### Directions for this task
From the line that includes "Here is an image. Find" to the closing line of the data, please transcribe every line exactly and add nothing.
---- Provided data
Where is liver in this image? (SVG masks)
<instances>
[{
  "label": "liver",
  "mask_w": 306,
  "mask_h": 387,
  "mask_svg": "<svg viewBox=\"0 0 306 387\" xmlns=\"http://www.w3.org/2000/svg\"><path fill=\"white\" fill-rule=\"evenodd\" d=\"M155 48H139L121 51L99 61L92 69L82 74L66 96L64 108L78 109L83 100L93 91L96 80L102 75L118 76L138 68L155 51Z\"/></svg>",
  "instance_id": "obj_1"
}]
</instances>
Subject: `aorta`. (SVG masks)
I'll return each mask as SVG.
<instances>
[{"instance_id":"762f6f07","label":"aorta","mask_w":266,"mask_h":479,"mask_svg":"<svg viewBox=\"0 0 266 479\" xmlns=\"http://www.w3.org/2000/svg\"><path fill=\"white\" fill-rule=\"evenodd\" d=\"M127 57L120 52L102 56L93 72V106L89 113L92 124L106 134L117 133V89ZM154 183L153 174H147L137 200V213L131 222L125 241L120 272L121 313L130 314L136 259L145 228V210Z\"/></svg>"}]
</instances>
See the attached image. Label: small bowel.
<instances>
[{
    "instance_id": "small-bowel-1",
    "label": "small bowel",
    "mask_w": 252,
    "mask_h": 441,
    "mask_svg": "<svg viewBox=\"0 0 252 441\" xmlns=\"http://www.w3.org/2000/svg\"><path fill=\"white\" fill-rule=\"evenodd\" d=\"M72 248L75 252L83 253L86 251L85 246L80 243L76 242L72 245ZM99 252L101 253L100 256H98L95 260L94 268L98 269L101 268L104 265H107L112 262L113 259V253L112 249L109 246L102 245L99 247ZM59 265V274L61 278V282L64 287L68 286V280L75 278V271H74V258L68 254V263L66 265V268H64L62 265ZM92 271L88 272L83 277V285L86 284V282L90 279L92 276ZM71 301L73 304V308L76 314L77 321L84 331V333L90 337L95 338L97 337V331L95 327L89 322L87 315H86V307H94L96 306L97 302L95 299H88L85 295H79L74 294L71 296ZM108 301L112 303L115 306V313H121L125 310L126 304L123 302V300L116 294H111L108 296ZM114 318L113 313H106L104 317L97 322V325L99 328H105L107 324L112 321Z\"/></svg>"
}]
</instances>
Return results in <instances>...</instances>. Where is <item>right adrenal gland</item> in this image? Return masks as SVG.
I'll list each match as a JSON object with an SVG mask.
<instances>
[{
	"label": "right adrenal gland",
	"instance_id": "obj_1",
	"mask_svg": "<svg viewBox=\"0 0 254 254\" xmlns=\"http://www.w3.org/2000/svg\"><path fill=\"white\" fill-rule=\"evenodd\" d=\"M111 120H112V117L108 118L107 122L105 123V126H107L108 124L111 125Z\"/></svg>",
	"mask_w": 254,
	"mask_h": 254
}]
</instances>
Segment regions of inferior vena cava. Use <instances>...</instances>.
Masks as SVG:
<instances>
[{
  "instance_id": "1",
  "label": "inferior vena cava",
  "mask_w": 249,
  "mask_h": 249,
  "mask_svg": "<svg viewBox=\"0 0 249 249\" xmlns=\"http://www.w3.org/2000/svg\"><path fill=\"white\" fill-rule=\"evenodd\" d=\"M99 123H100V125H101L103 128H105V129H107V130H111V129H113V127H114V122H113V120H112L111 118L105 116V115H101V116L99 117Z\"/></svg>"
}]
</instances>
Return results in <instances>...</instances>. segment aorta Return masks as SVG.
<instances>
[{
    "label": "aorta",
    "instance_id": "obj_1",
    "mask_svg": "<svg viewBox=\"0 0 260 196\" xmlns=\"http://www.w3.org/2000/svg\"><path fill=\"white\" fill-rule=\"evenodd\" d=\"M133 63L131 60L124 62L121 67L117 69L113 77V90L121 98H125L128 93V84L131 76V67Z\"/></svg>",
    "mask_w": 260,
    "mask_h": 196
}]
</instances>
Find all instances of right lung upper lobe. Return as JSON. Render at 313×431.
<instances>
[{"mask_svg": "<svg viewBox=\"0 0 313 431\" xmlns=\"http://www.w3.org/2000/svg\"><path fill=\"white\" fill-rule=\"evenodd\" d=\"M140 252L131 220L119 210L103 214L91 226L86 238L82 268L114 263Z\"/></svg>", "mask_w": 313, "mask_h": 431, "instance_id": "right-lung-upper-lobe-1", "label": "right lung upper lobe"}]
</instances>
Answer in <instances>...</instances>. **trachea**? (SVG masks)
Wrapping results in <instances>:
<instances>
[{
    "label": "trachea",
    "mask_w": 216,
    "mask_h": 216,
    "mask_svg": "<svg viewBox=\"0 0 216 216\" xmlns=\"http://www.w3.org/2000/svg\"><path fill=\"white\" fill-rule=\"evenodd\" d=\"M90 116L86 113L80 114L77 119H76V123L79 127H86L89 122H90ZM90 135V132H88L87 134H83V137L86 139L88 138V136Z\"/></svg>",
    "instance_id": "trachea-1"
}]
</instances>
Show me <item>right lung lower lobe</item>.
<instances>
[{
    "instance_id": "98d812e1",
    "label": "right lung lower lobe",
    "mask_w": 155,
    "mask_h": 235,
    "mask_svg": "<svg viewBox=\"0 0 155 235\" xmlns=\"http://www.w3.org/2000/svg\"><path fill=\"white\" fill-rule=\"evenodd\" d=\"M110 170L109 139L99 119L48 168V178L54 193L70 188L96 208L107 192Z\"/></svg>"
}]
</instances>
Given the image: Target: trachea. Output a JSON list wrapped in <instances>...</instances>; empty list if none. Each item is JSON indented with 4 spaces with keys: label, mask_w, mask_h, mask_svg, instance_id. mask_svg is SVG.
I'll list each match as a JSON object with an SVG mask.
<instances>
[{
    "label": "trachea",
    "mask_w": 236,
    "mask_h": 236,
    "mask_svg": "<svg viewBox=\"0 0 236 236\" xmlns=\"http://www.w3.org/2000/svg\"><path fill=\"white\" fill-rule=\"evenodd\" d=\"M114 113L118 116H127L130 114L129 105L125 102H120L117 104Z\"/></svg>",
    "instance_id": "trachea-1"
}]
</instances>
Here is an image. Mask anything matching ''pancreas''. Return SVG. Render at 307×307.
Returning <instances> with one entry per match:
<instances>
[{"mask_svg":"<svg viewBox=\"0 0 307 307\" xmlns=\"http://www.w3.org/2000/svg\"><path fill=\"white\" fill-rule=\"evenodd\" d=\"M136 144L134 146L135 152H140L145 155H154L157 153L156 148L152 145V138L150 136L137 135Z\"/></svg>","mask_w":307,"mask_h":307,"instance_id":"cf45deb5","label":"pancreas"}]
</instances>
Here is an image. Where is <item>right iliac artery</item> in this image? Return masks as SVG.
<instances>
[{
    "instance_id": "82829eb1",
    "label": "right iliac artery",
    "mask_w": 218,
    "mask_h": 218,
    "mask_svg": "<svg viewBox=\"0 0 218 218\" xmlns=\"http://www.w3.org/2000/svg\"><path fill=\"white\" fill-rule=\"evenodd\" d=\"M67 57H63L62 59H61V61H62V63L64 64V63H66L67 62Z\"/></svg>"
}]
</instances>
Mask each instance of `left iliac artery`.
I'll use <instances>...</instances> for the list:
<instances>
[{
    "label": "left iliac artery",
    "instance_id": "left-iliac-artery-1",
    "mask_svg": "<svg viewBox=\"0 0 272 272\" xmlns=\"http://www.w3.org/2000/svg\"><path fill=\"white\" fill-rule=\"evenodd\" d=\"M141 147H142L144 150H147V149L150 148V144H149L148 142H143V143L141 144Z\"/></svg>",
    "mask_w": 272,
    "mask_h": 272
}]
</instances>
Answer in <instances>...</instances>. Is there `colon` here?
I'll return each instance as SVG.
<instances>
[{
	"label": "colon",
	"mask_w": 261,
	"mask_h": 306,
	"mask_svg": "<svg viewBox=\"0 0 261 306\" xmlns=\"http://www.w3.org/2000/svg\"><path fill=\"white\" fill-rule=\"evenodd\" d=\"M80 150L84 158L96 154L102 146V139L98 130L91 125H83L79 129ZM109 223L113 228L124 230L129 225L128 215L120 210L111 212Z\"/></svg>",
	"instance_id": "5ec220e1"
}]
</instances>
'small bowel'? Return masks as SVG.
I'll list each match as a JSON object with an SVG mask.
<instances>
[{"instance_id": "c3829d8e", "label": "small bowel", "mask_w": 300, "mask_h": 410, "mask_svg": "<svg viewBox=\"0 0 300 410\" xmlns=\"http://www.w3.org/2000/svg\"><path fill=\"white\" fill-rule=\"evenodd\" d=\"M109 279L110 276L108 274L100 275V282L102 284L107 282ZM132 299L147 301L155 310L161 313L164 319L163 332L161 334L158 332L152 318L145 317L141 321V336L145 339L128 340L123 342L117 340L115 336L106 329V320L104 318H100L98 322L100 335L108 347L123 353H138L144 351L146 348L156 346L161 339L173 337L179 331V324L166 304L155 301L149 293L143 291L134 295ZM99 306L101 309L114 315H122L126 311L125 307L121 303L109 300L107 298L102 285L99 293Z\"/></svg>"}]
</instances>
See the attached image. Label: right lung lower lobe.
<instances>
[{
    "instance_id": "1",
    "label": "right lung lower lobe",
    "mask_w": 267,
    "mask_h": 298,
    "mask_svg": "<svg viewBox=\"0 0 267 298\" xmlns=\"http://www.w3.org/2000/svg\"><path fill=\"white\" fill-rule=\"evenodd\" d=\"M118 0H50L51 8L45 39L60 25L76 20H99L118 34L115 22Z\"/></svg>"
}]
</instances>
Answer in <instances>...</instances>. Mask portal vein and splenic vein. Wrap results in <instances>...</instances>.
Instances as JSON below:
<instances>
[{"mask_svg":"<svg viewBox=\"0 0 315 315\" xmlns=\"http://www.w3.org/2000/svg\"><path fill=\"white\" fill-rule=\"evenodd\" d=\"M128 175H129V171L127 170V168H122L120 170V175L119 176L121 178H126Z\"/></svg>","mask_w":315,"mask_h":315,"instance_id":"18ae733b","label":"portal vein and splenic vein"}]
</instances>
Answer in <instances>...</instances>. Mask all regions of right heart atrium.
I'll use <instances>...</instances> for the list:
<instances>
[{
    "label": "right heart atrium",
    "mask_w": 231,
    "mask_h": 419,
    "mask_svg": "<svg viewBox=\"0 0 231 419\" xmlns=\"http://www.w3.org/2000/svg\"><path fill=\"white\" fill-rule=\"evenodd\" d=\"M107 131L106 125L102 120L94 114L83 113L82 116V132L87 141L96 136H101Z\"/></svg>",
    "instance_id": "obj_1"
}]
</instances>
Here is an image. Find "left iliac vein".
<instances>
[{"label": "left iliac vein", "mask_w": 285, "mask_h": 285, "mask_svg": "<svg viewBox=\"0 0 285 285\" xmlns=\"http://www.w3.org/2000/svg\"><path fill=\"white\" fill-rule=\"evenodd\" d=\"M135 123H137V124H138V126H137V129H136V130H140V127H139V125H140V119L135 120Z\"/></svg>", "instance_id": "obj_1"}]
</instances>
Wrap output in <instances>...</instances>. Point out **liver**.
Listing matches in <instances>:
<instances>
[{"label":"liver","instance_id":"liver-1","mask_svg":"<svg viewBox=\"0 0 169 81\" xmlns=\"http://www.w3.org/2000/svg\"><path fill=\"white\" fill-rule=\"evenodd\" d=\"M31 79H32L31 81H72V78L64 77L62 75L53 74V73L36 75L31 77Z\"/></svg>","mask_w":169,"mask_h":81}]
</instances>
--------
### Reply to the exercise
Here is an image. Find "left iliac vein".
<instances>
[{"label": "left iliac vein", "mask_w": 285, "mask_h": 285, "mask_svg": "<svg viewBox=\"0 0 285 285\" xmlns=\"http://www.w3.org/2000/svg\"><path fill=\"white\" fill-rule=\"evenodd\" d=\"M135 123H137V124H138V126H137V129H136V130H140V127H139V125H140V119L135 120Z\"/></svg>", "instance_id": "obj_1"}]
</instances>
Wrap output in <instances>...</instances>. Point out **liver**.
Listing matches in <instances>:
<instances>
[{"label":"liver","instance_id":"liver-1","mask_svg":"<svg viewBox=\"0 0 169 81\" xmlns=\"http://www.w3.org/2000/svg\"><path fill=\"white\" fill-rule=\"evenodd\" d=\"M31 79H32L31 81H72V78L64 77L62 75L53 74V73L36 75L31 77Z\"/></svg>","mask_w":169,"mask_h":81}]
</instances>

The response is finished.